Tatsächlich haben die Behörden im Meer bereits erhöhte radioaktive Werte feststellen können. In etwa 100 Metern Entfernung zur Unglücksstelle sei eine knapp 127-fach erhöhte Belastung mit Jod 131 gemessen worden, sagte ein Vertreter des AKW-Betreibers Tepco Anfang der Woche. Die Konzentration von Cäsium 134 war demnach fast 25-mal höher als der gesetzliche Grenzwert, diejenige von Cäsium 137 um den Faktor 16,5 erhöht.
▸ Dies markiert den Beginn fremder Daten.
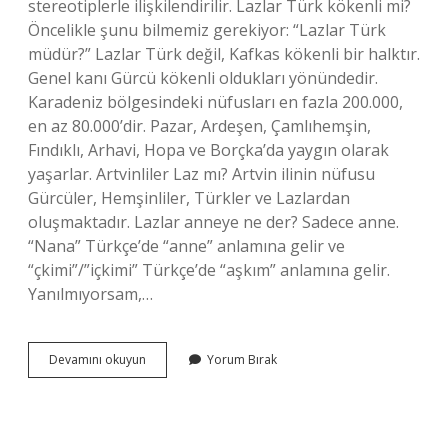
stereotiplerle ilişkilendirilir. Lazlar Türk kökenli mi?
Öncelikle şunu bilmemiz gerekiyor: “Lazlar Türk
müdür?” Lazlar Türk değil, Kafkas kökenli bir halktır.
Genel kanı Gürcü kökenli oldukları yönündedir.
Karadeniz bölgesindeki nüfusları en fazla 200.000,
en az 80.000’dir. Pazar, Ardeşen, Çamlıhemşin,
Fındıklı, Arhavi, Hopa ve Borçka’da yaygın olarak
yaşarlar. Artvinliler Laz mı? Artvin ilinin nüfusu
Gürcüler, Hemşinliler, Türkler ve Lazlardan
oluşmaktadır. Lazlar anneye ne der? Sadece anne.
“Nana” Türkçe’de “anne” anlamına gelir ve
“çkimi”/”içkimi” Türkçe’de “aşkım” anlamına gelir.
Yanılmıyorsam,…
Lazlara
Devamını okuyun
Yorum Bırak
Neden
Laz
Denir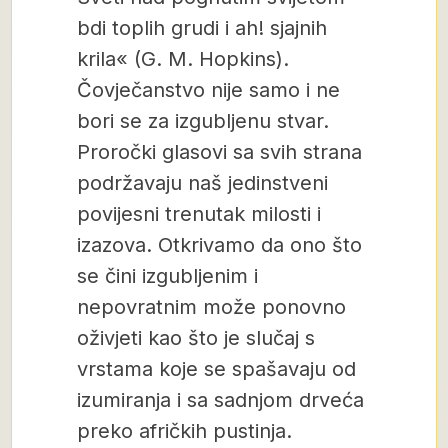
bdi toplih grudi i ah! sjajnih
krila« (G. M. Hopkins).
Čovječanstvo nije samo i ne
bori se za izgubljenu stvar.
Proročki glasovi sa svih strana
podržavaju naš jedinstveni
povijesni trenutak milosti i
izazova. Otkrivamo da ono što
se čini izgubljenim i
nepovratnim može ponovno
oživjeti kao što je slučaj s
vrstama koje se spašavaju od
izumiranja i sa sadnjom drveća
preko afričkih pustinja.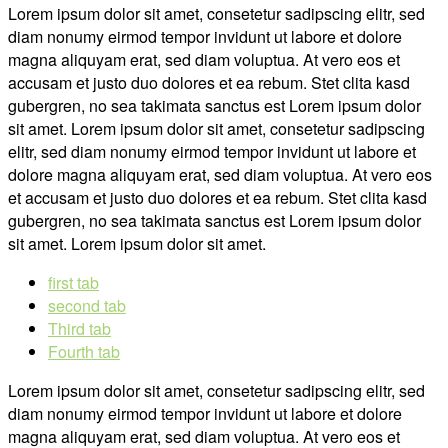
Lorem ipsum dolor sit amet, consetetur sadipscing elitr, sed
diam nonumy eirmod tempor invidunt ut labore et dolore
magna aliquyam erat, sed diam voluptua. At vero eos et
accusam et justo duo dolores et ea rebum. Stet clita kasd
gubergren, no sea takimata sanctus est Lorem ipsum dolor
sit amet. Lorem ipsum dolor sit amet, consetetur sadipscing
elitr, sed diam nonumy eirmod tempor invidunt ut labore et
dolore magna aliquyam erat, sed diam voluptua. At vero eos
et accusam et justo duo dolores et ea rebum. Stet clita kasd
gubergren, no sea takimata sanctus est Lorem ipsum dolor
sit amet. Lorem ipsum dolor sit amet.
first tab
second tab
Third tab
Fourth tab
Lorem ipsum dolor sit amet, consetetur sadipscing elitr, sed
diam nonumy eirmod tempor invidunt ut labore et dolore
magna aliquyam erat, sed diam voluptua. At vero eos et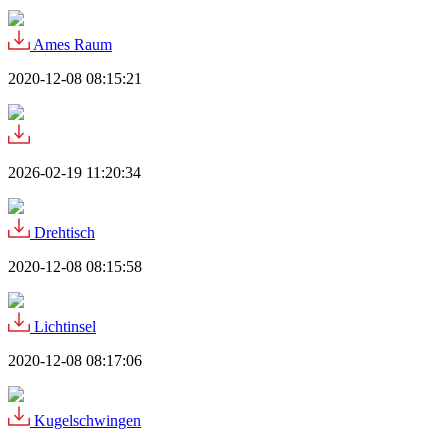
Ames Raum
2020-12-08 08:15:21
2026-02-19 11:20:34
Drehtisch
2020-12-08 08:15:58
Lichtinsel
2020-12-08 08:17:06
Kugelschwingen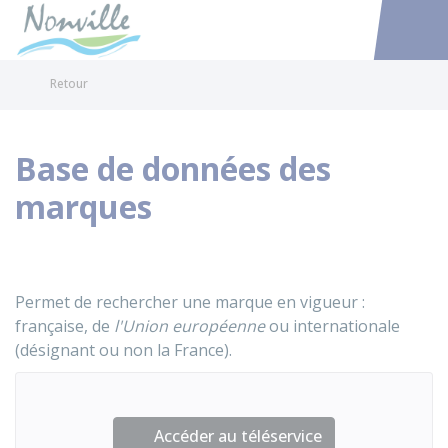
Nonville
Accéder au
Retour
Base de données des
marques
Permet de rechercher une marque en vigueur :
française, de
l'Union européenne
ou internationale
(désignant ou non la France).
Accéder au téléservice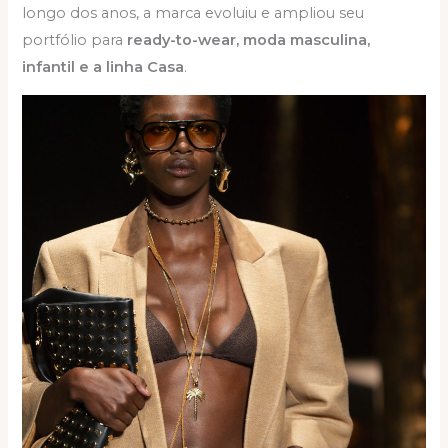
longo dos anos, a marca evoluiu e ampliou seu
portfólio para
ready-to-wear, moda masculina,
infantil e a linha Casa
.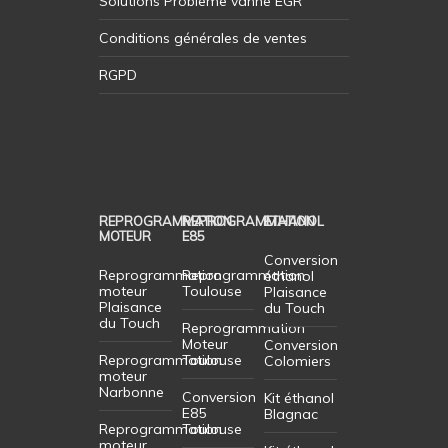
Solutions Probleme vanne EGR
Conditions générales de ventes
RGPD
REPROGRAMMATION
REPROGRAMMATION
ETHANOL
MOTEUR
E85
Conversion
Reprogrammation
Reprogrammation
éthanol
moteur
Toulouse
Plaisance
Plaisance
du Touch
du Touch
Reprogrammation
Moteur
Conversion
Reprogrammation
Toulouse
Colomiers
moteur
Narbonne
Conversion
Kit éthanol
E85
Blagnac
Reprogrammation
Toulouse
moteur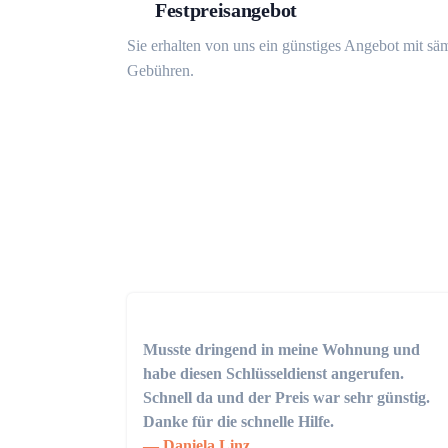
Festpreisangebot
Sie erhalten von uns ein günstiges Angebot mit sä
Gebühren.
Musste dringend in meine Wohnung und
habe diesen Schlüsseldienst angerufen.
Schnell da und der Preis war sehr günstig.
Danke für die schnelle Hilfe.
Daniela Linz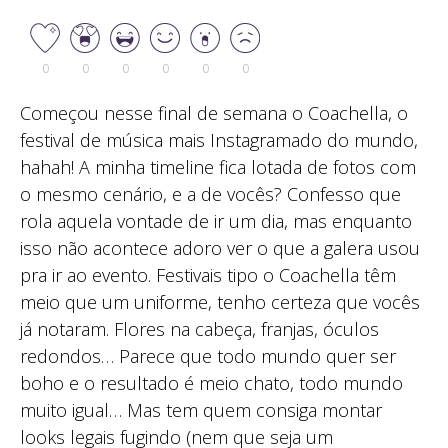
0
0
0
0
0
0
Começou nesse final de semana o Coachella, o
festival de música mais Instagramado do mundo,
hahah! A minha timeline fica lotada de fotos com
o mesmo cenário, e a de vocês? Confesso que
rola aquela vontade de ir um dia, mas enquanto
isso não acontece adoro ver o que a galera usou
pra ir ao evento. Festivais tipo o Coachella têm
meio que um uniforme, tenho certeza que vocês
já notaram. Flores na cabeça, franjas, óculos
redondos… Parece que todo mundo quer ser
boho e o resultado é meio chato, todo mundo
muito igual… Mas tem quem consiga montar
looks legais fugindo (nem que seja um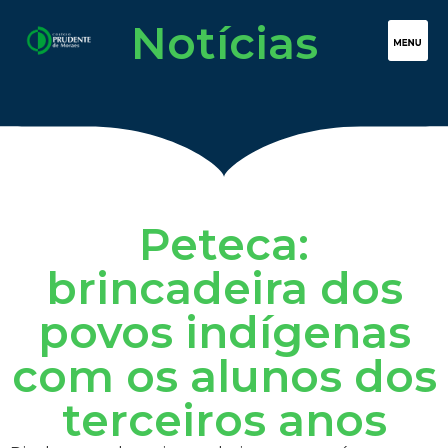
Notícias
Peteca:
brincadeira dos
povos indígenas
com os alunos dos
terceiros anos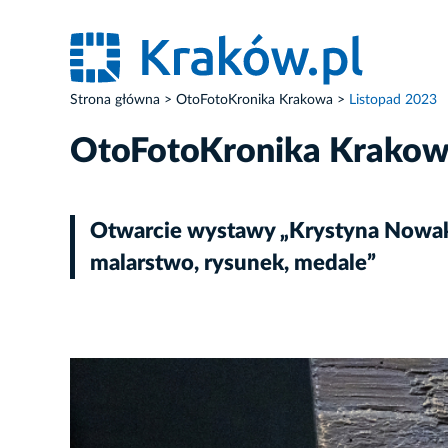
Strona główna
OtoFotoKronika Krakowa
Listopad 2023
OtoFotoKronika Krako
Otwarcie wystawy „Krystyna Nowako
malarstwo, rysunek, medale”
ZDJĘCIE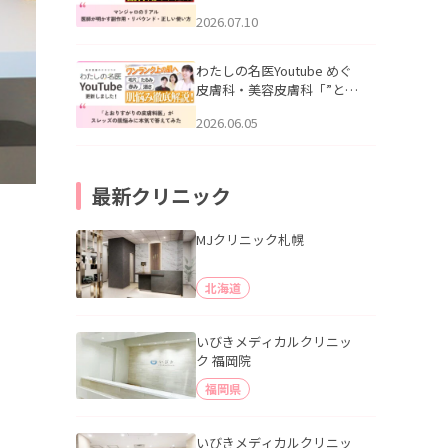
幌「マンジャロのリアル｜
2026.07.10
医師が明かす副作用・リバ
ウンド・正しい使い方」を
公開いたしました。
わたしの名医Youtube めぐ
皮膚科・美容皮膚科「”とお
りすがりの皮膚科医”がスレ
2026.06.05
ッズの肌悩みに本気で答え
てみた」を公開いたしまし
た。
最新クリニック
MJクリニック札幌
北海道
いびきメディカルクリニッ
ク 福岡院
福岡県
いびきメディカルクリニッ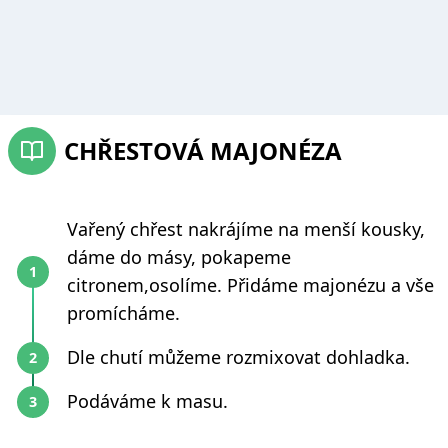
CHŘESTOVÁ MAJONÉZA
Vařený chřest nakrájíme na menší kousky,
dáme do másy, pokapeme
citronem,osolíme. Přidáme majonézu a vše
promícháme.
Dle chutí můžeme rozmixovat dohladka.
Podáváme k masu.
Daher ordnete das Gesundheitsministerium auch Messungen für Fisch und Meerwasser an, die Ergebnisse aber lassen noch auf sich warten.

Von Strömungen umgewälzt

Doch Michael Welling, Sprecher des Johann-Heinrich-von-Thünen-Instituts, dem Bundesforschungsinstitut für Ländliche Räume, Wald und Fischerei, gibt sich optimistisch. "Der Pazifik ist riesengroß und wird durch die verschiedenen Strömungen umgewälzt. Wir gehen daher davon aus, dass die Elemente sehr schnell verdünnt werden", so Welling gegenüber unserer Redaktion.

Ohnehin spielt hierbei das radioaktive Cäsium mit seiner 30-jährigen Halbwertzeit eine viel größere Rolle als das radioaktive Jod, das viel schneller abgebaut wird, wie Manfred Santen, Chemieexperte bei Greenpeace, gegenüber unserer Redaktion sagt. Inwieweit die radioaktive Belastung des Meeres aber Auswirkungen auf die Gesundheit haben könnte, das lasse sich definitiv noch nicht sagen, weil keine Werte vorlägen.

Welling zufolge haben das etwa die Erfahrungen nach dem Unglück von Tschernobyl gezeigt, wobei radioaktive Partikel auch in die Nord- und in die Ostsee gelangten. Während in der fast vollständig umschlossenen Ostsee etwa noch heute Spuren von Cäsium - wenn auch in Mengen deutlich unter dem Grenzwert - nachgewiesen werden können, verhält sich das in der Nordsee ganz anders. "Die Nordsee wird durch die verschiedenen Strömungen gut durchgespült. Daher sind die Werte radioaktiver Belastung mit Cäsium schnell zurückgegangen", so der Sprecher des Instituts.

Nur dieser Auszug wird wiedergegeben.